El estudio se ha realizado en el marco de la «International Covid-19 Suicide Prevention Research Collaboration» (ICSPRC) en 16 de los denominados países de renta alta (Alemania, Australia, Austria, Canadá, China, Corea del Sur, España, Estonia, Inglaterra, Italia, Japón, Nueva Zelanda, Países Bajos, Polonia y Estados Unidos) y en 5 países y regiones de renta media (Brasil, Ecuador, México, Puerto Rico y Rusia) y se ha publicado en la prestigiosa revista  The Lancet Psychiatry.

A pesar de que los indicadores predecían que la pandemia, y las medidas de confinamiento, iban a disparar los suicidios, el estudio muestra que en los países de ingresos altos y medianos altos, las cifras de suicidios se han mantenido prácticamente sin cambios o han disminuido significativamente en los primeros meses de la pandemia en comparación con los niveles esperados basados ​​en el período prepandémico.

En Austria, los suicidios han descendido un 4% desde el inicio de la pandemia de Covid-19 en marzo de 2020, consolidando así la tendencia anterior a 2019.

El estudio  internacional, publicado en The Lancet, muestra que este patrón es similar a las tendencias globales de suicidio durante la fase inicial de la pandemia de coronavirus hasta finales de octubre.

«Tras ver las cifras de Austria para todo el año 2020 se confirman los resultados del estudio», dice Thomas Niederkrotenthaler del Centro de Salud Pública (Departamento de Medicina Social y Preventiva), que participó en el estudio en nombre de MedUni Viena junto con Paul Plener, Jefe del Departamento de Psiquiatría Infantil y Adolescente.

En el estudio participaron  70 científicos de 21 países. Por término medio, las tendencias resultaron ser similares en todos los países investigados.

Los expertos de MedUni Viena atribuyen el hecho de que la tasa de suicidio no haya aumentado, a pesar de la crisis y de los crecientes niveles de estrés mental -por ejemplo, se encontraron niveles crecientes de depresión y ansiedad, entre otras cosas-, a la rápida aplicación de medidas sociales, de promoción de la salud y otras medidas de apoyo.

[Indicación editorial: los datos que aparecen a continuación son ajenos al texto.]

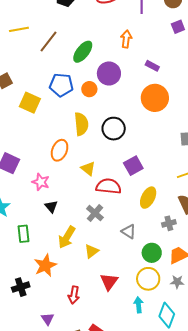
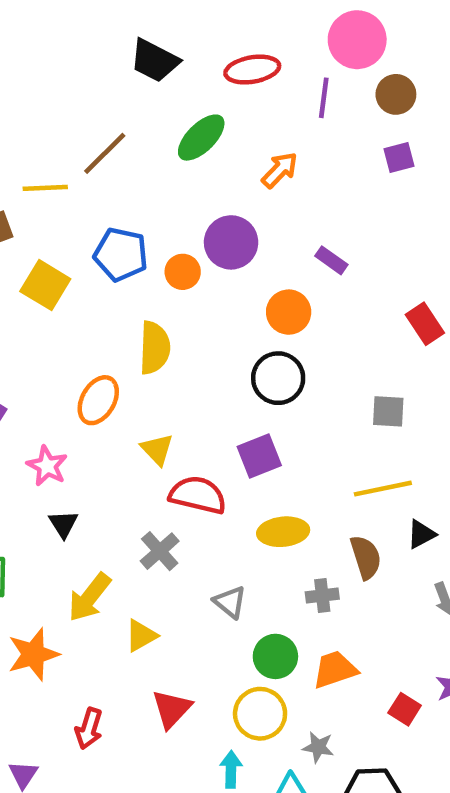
yellow line: (19, 29) -> (45, 188), moved
orange arrow: (126, 39) -> (280, 170), turned 30
green ellipse: (83, 52) -> (201, 138), moved
purple rectangle: (152, 66) -> (331, 260), moved
orange circle: (155, 98) -> (289, 312), moved, size x0.7
black circle: (114, 129) -> (278, 378), moved
yellow ellipse: (148, 198) -> (283, 532), turned 50
gray star: (177, 282) -> (318, 747), moved

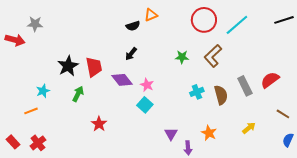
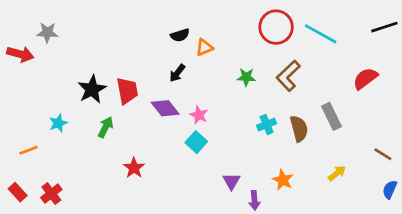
orange triangle: (151, 15) -> (204, 47), moved
cyan line: (237, 25) -> (321, 34), turned 70
red semicircle: (270, 80) -> (365, 78), moved
orange line: (31, 111) -> (28, 150), moved

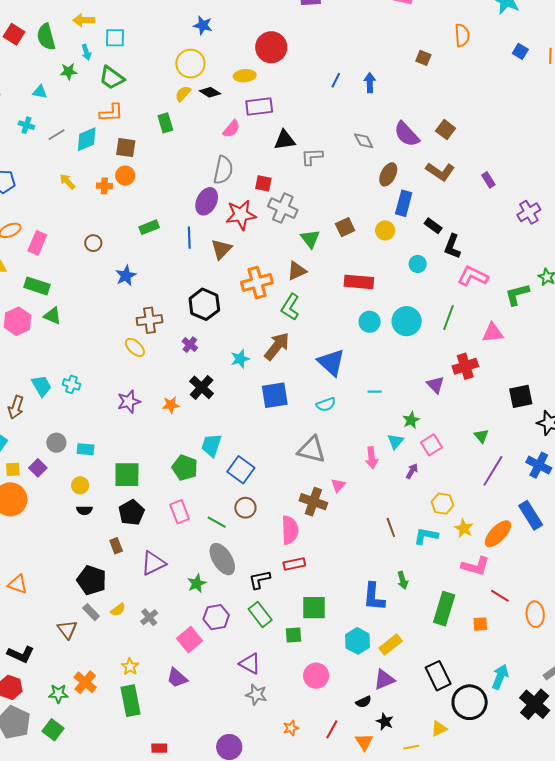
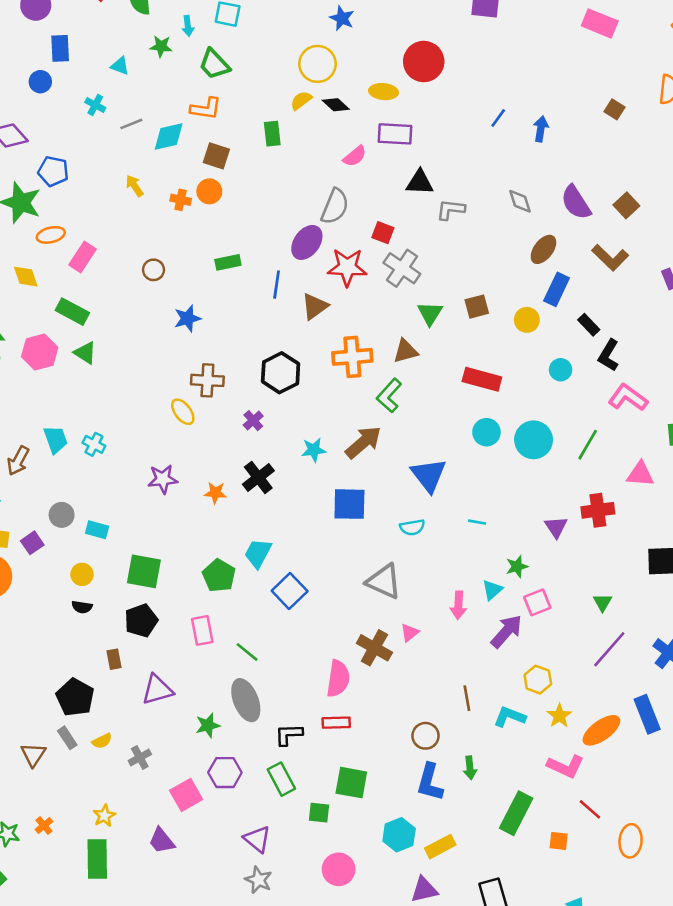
purple arrow: (412, 471) -> (506, 631), size x1.8
brown circle: (245, 508) -> (426, 736), moved
orange cross: (85, 682) -> (44, 826), size x0.6

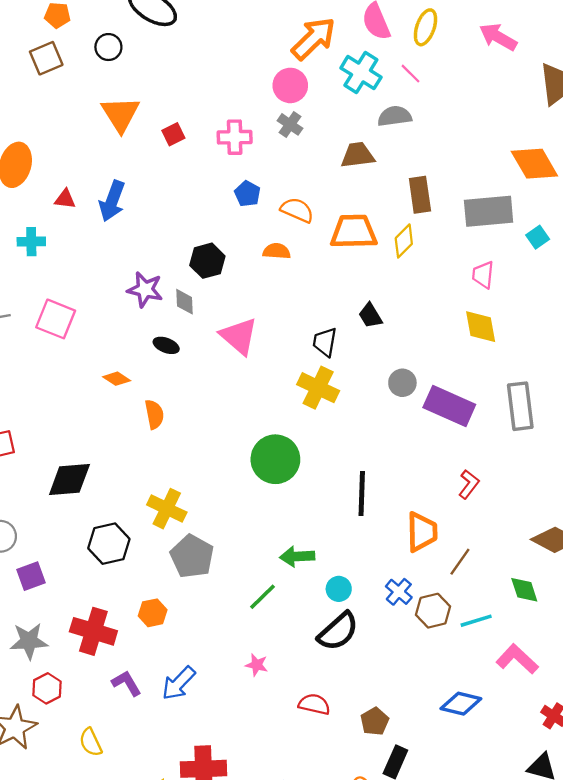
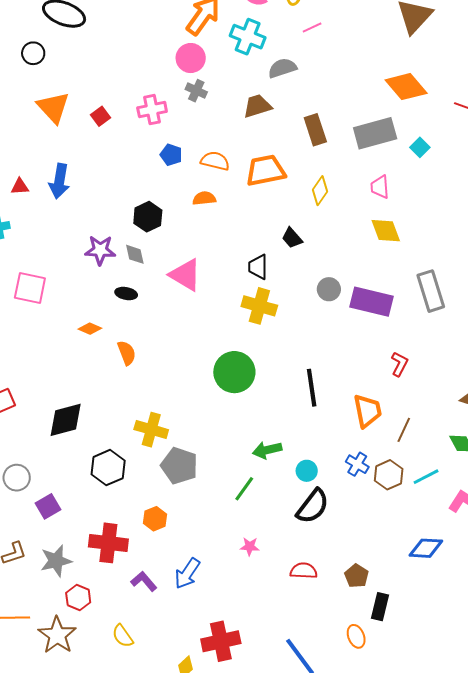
pink line: (410, 74) -> (312, 27), moved, turned -60
yellow diamond: (404, 241) -> (320, 191), moved

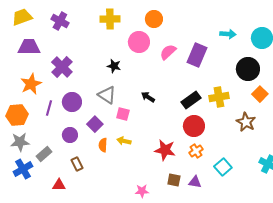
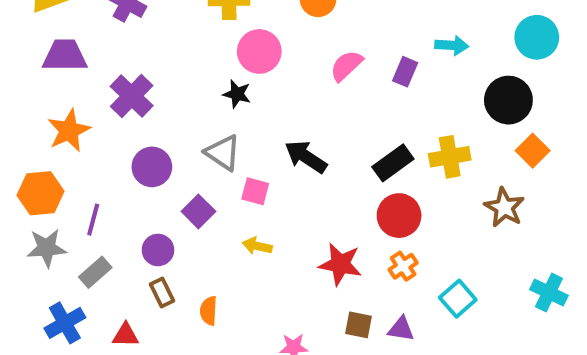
cyan arrow: (228, 34) -> (452, 45), moved
pink circle: (139, 42) -> (259, 51), moved
purple rectangle: (197, 55) -> (405, 72), size x0.6
black arrow: (148, 97) -> (306, 157), size x1.5
purple line: (49, 108) -> (93, 220), moved
purple circle: (70, 135) -> (158, 250), moved
orange semicircle: (103, 145) -> (209, 311), moved
blue cross: (23, 169) -> (65, 323), moved

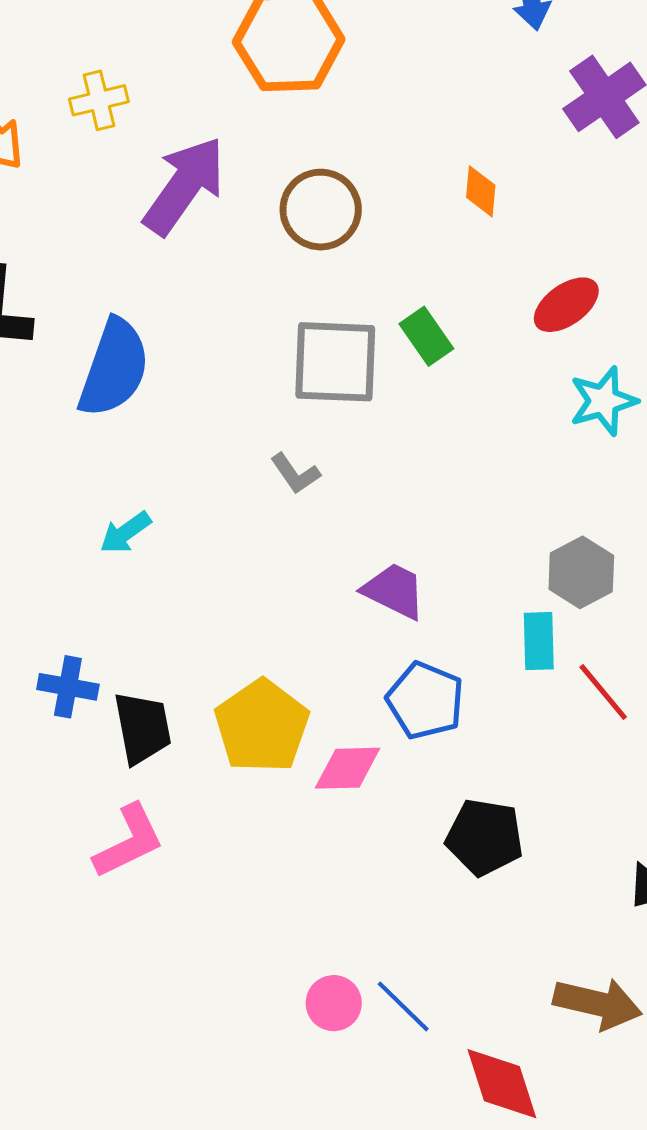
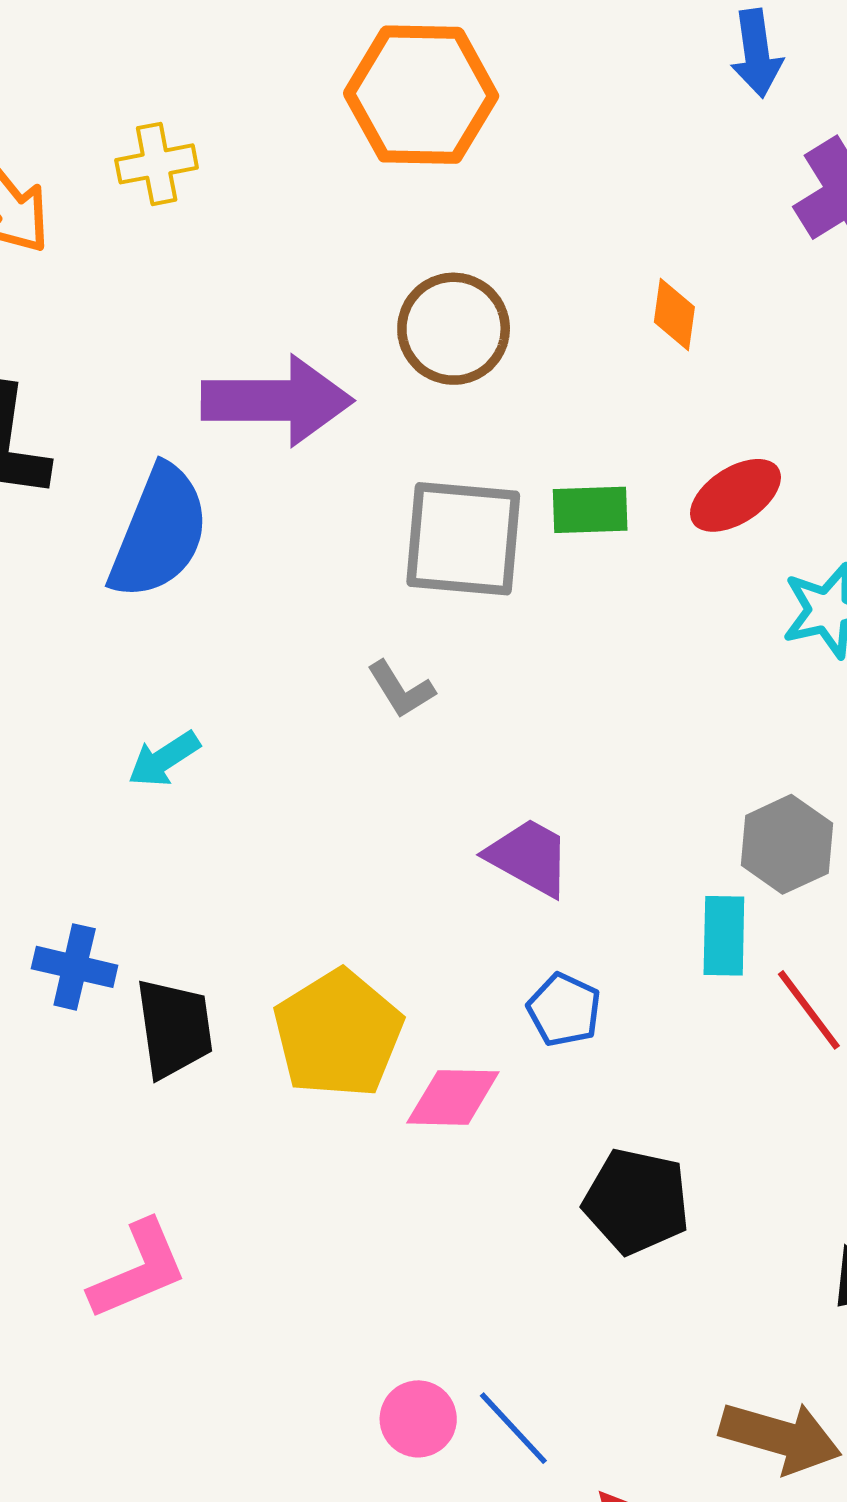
purple arrow: (184, 186) -> (277, 401), moved, turned 52
red ellipse: (566, 305) -> (735, 495), moved
green rectangle: (426, 336) -> (590, 510), turned -60
blue pentagon: (425, 701) -> (564, 1010), size x0.7
pink L-shape: (129, 841) -> (138, 1270), moved

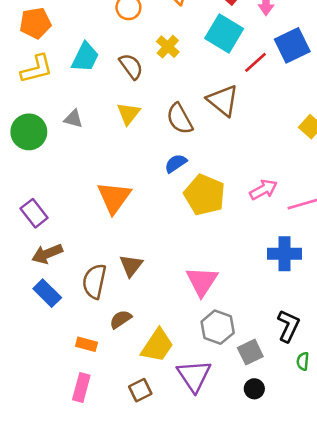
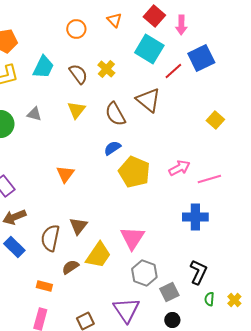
yellow cross: (168, 47) -> (106, 69), moved
orange triangle: (114, 197) -> (65, 174), size x0.7
yellow trapezoid: (157, 346) -> (98, 255), moved

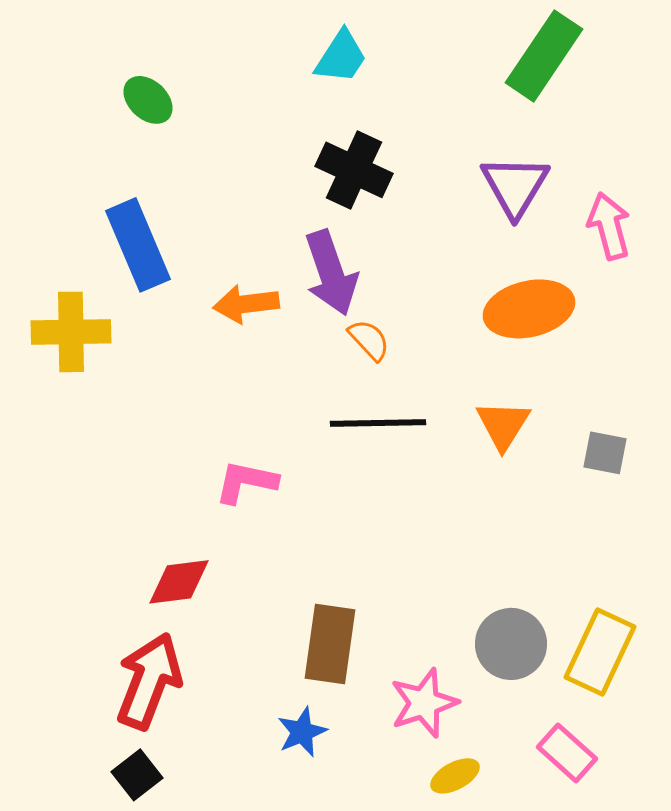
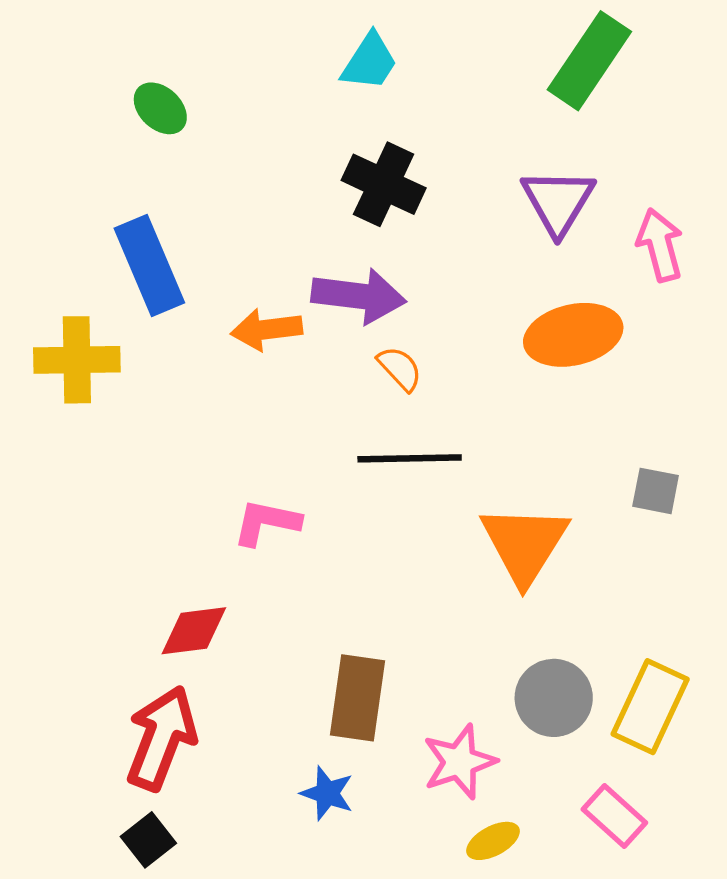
purple arrow: (331, 273) -> (359, 296), turned -64
orange triangle: (503, 425) -> (524, 544), moved, size x1.5
blue star: (302, 732) -> (327, 793), turned -30

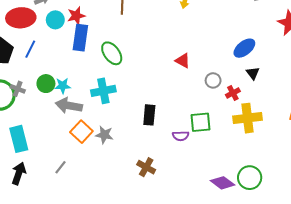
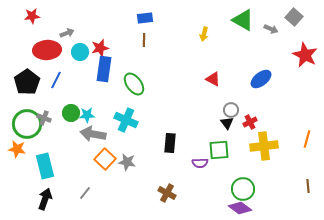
red triangle: (183, 61) -> (213, 79), moved
black triangle: (253, 73) -> (227, 123), moved
cyan cross: (103, 91) -> (126, 120), turned 35
green circle: (250, 178) -> (243, 189), moved

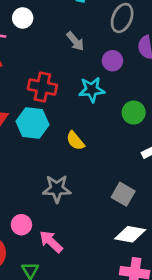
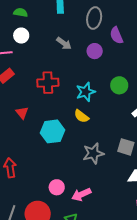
cyan star: (92, 90) -> (86, 92), moved
cyan hexagon: (33, 123) -> (53, 131), moved
gray star: (57, 189) -> (93, 153), moved
pink arrow: (51, 242) -> (81, 194), turned -54

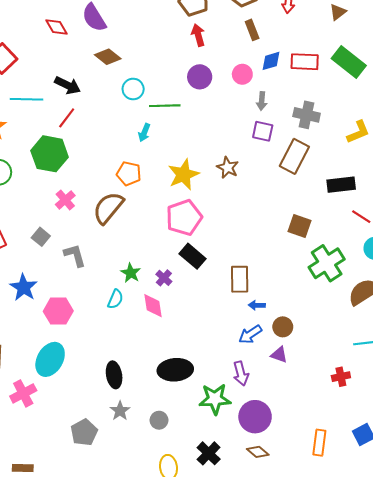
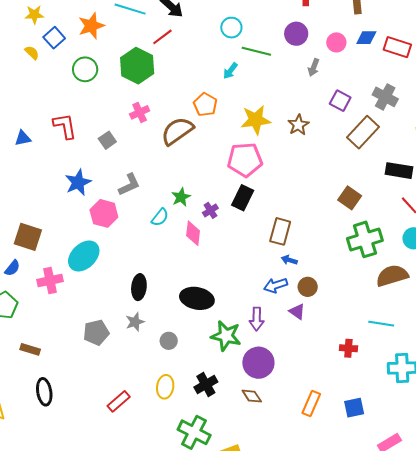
gray arrow: (262, 101) -> (314, 68), moved
gray L-shape: (75, 255) -> (129, 185), moved, turned 65
black rectangle: (192, 256) -> (243, 198), turned 60

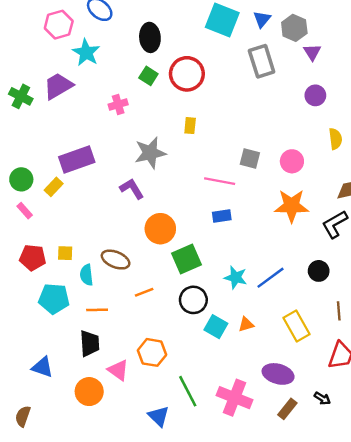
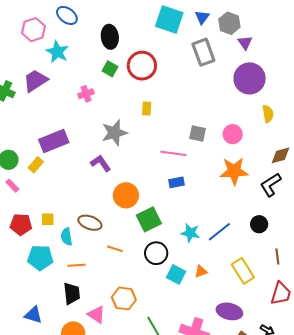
purple circle: (315, 95) -> (250, 78), size x1.8
orange line: (144, 292) -> (115, 249), turned 42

En Austria, éstas incluyen, por ejemplo, la opción de que a los adultos se les prescriba psicoterapia en su seguro médico y se les ofrezca en línea, la ampliación de los servicios de intervención telefónica en caso de crisis, los programas de apoyo específicos en el mercado laboral y el aumento de la solidaridad social debido a los planes de asistencia de barrio dentro de la comunidad.

También se han registrado efectos similares de reducción de la tasa de suicidio en el periodo inmediatamente posterior a las catástrofes medioambientales o los atentados terroristas, por ejemplo.

La fatiga mental ha aumentado

Sin embargo, como señala Niederkrotenthaler, ahora hay signos de «fatiga» dentro de la sociedad y estos deben ser cuidadosamente analizados «para asegurar que el alto nivel de estrés emocional no se traduzca en suicidios, ya sea ahora o cuando la pandemia disminuya».

Epidemia de «empanada mental» a causa de la COVID-19

Por tanto, es necesario establecer inmediatamente programas de apoyo a largo plazo, por ejemplo en el mercado laboral, así como medidas de promoción de la salud. Por ejemplo, la gente está experimentando actualmente mucho estrés, especialmente los profesionales de la salud, los que tienen problemas de salud mental y los grupos socialmente marginados, así como los escolares y los estudiantes, y esto requerirá la prestación de apoyo a largo plazo.

Los jóvenes de entre 15 y 25 años son los que presentan los mayores índices de estrés mental durante la pandemia

En cuanto a los niños y adolescentes, Paul Plener señala que, a nivel mundial, son los jóvenes de entre 15 y 25 años los que presentan los mayores índices de estrés mental durante la pandemia.

Por ello, es importante prestar especial atención a la ampliación de la oferta de atención psicosocial: «Cuando se considera a los niños y adolescentes, no se puede ignorar a las familias en las que crecen, por lo que el aumento de las tasas de desempleo y adicción entre los adultos es un fenómeno que inevitablemente también repercute en la salud mental de los niños dentro del entorno familiar», señalan los expertos.

Información bibliográfica completa

The Lancet Psychiatry

«Tendencias de suicidio en los primeros meses de la pandemia de COVID-19: Análisis de series temporales interrumpidas de datos preliminares de 21 países». Paul Plener, Thomas Niederkrotenthaler et al.